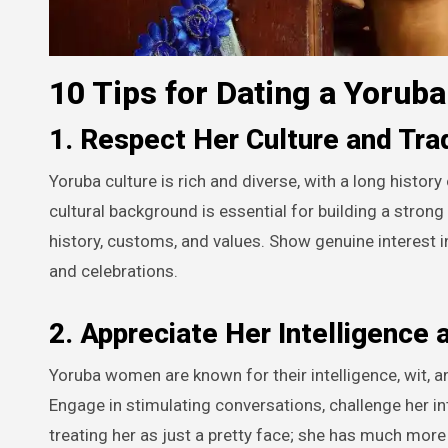
10 Tips for Dating a Yoru
1. Respect Her Culture and Tra
Yoruba culture is rich and diverse, with a long histor
cultural background is essential for building a stro
history, customs, and values. Show genuine interest in h
and celebrations.
2. Appreciate Her Intelligence 
Yoruba women are known for their intelligence, wit, 
Engage in stimulating conversations, challenge her in
treating her as just a pretty face; she has much more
++++++++
WHAT IS EXPECTED> A word-for-word transcription of the entries above, free of images, is what is wanted.

SOLUTION FOR THIS TASK>
10 Tips for Dating a Yoru
1. Respect Her Culture and Tra
Yoruba culture is rich and diverse, with a long histor
cultural background is essential for building a stro
history, customs, and values. Show genuine interest in h
and celebrations.
2. Appreciate Her Intelligence 
Yoruba women are known for their intelligence, wit, 
Engage in stimulating conversations, challenge her in
treating her as just a pretty face; she has much more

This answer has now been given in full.